(Dataset entries)
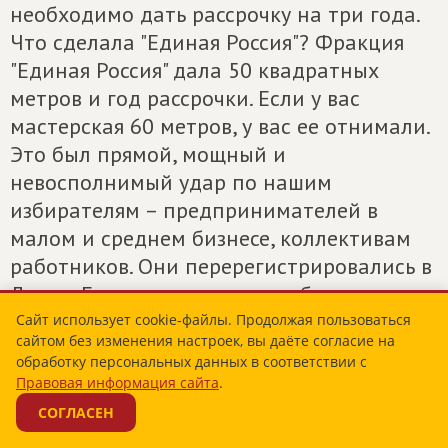
необходимо дать рассрочку на три года.
Что сделала "Единая Россия"? Фракция
"Единая Россия" дала 50 квадратных
метров и год рассрочки. Если у вас
мастерская 60 метров, у вас ее отнимали.
Это был прямой, мощный и
невосполнимый удар по нашим
избирателям – предпринимателей в
малом и среднем бизнесе, коллективам
работников. Они перерегистрировались в
Луге, в Гатчине и успешно работают.
Сайт использует cookie-файлы. Продолжая пользоваться
сайтом без изменения настроек, вы даёте согласие на
Разве эту власть мы хотим? Разве можем
обработку персональных данных в соответствии с
допустить такую вакханалию,
Правовая информация сайта
.
преступление против своего избирателя.
СОГЛАСЕН
Всевозможными манипуляциями все-таки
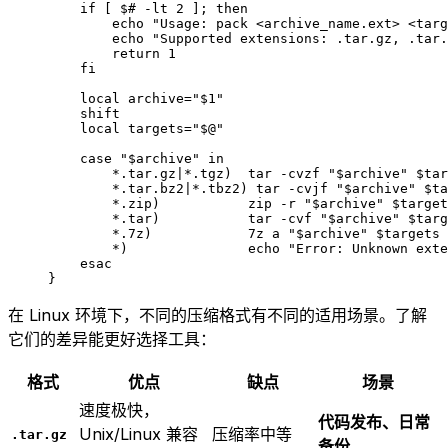
    if
 [ 
$#
 -lt
 2
 ]; 
then
        echo
 "Usage: pack <archive_name.ext> <targ
        echo
 "Supported extensions: .tar.gz, .tar.
        return
 1
    fi
    local
 archive
=
"
$1
"
    shift
    local
 targets
=
"
$@
"
    case
 "
$archive
"
 in
        *
.tar.gz
|*
.tgz
)
  tar
 -cvzf
 "
$archive
"
 $tar
        *
.tar.bz2
|*
.tbz2
)
 tar
 -cvjf
 "
$archive
"
 $ta
        *
.zip
)
           zip
 -r
 "
$archive
"
 $target
        *
.tar
)
           tar
 -cvf
 "
$archive
"
 $targ
        *
.7z
)
            7z
 a
 "
$archive
"
 $targets 
        *)
               echo
 "Error: Unknown exte
    esac
}
在 Linux 环境下，不同的压缩格式有不同的适用场景。了解
它们的差异能更好选择工具：
格式
优点
缺点
场景
速度极快，
代码发布、日常
Unix/Linux 兼容
压缩率中等
.tar.gz
备份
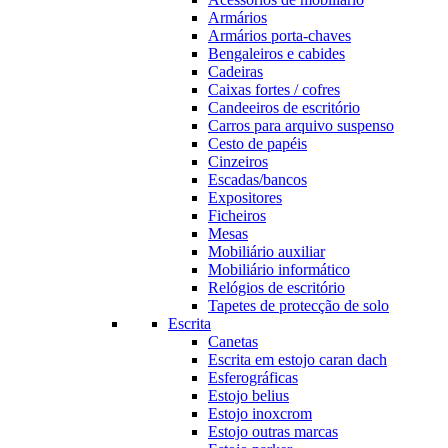
Armários
Armários porta-chaves
Bengaleiros e cabides
Cadeiras
Caixas fortes / cofres
Candeeiros de escritório
Carros para arquivo suspenso
Cesto de papéis
Cinzeiros
Escadas/bancos
Expositores
Ficheiros
Mesas
Mobiliário auxiliar
Mobiliário informático
Relógios de escritório
Tapetes de protecção de solo
Escrita
Canetas
Escrita em estojo caran dach
Esferográficas
Estojo belius
Estojo inoxcrom
Estojo outras marcas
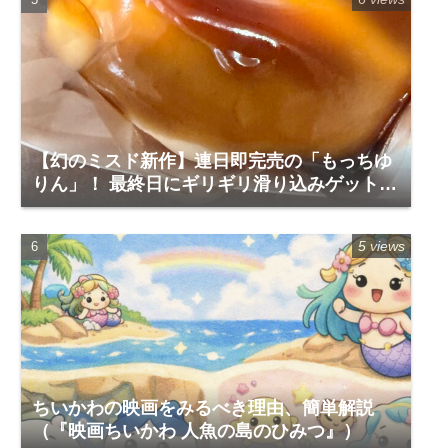
【幻のミスド新作】連日即完売の「もっちゆ
りん」！ 最終日にギリギリ滑り込みゲットし
て食べてみた実食レポ
5 views
ちいかわの映画をみるべき理由、簡単解説
（『映画ちいかわ 人魚の島のひみつ』）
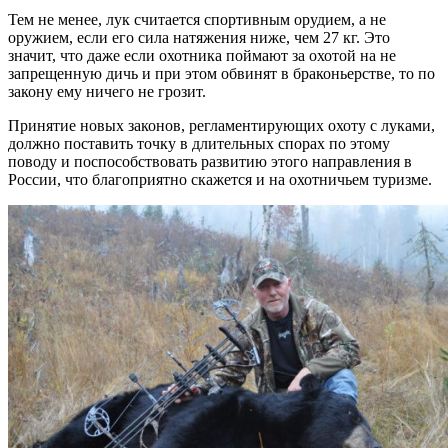
Тем не менее, лук считается спортивным орудием, а не
оружием, если его сила натяжения ниже, чем 27 кг. Это
значит, что даже если охотника поймают за охотой на не
запрещенную дичь и при этом обвинят в браконьерстве, то по
закону ему ничего не грозит.
Принятие новых законов, регламентирующих охоту с луками,
должно поставить точку в длительных спорах по этому
поводу и поспособствовать развитию этого направления в
России, что благоприятно скажется и на охотничьем туризме.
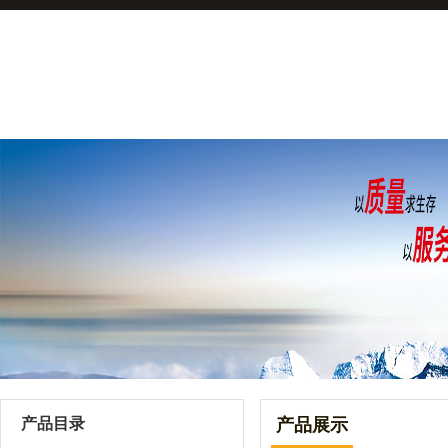
产品目录
产品展示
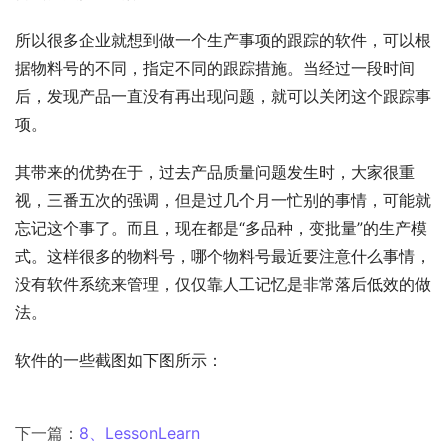
所以很多企业就想到做一个生产事项的跟踪的软件，可以根
据物料号的不同，指定不同的跟踪措施。当经过一段时间
后，发现产品一直没有再出现问题，就可以关闭这个跟踪事
项。
其带来的优势在于，过去产品质量问题发生时，大家很重
视，三番五次的强调，但是过几个月一忙别的事情，可能就
忘记这个事了。而且，现在都是“多品种，变批量”的生产模
式。这样很多的物料号，哪个物料号最近要注意什么事情，
没有软件系统来管理，仅仅靠人工记忆是非常落后低效的做
法。
软件的一些截图如下图所示：
下一篇：
8、LessonLearn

→ DIRECTIONS FOR THIS TASK
Go through the entries and return each line where the word "Linux" occurs.

→ SOLUTION FOR THIS TASK
在 Linux 环境下，不同的压缩格式有不同的适用场景。了解
Unix/Linux 兼容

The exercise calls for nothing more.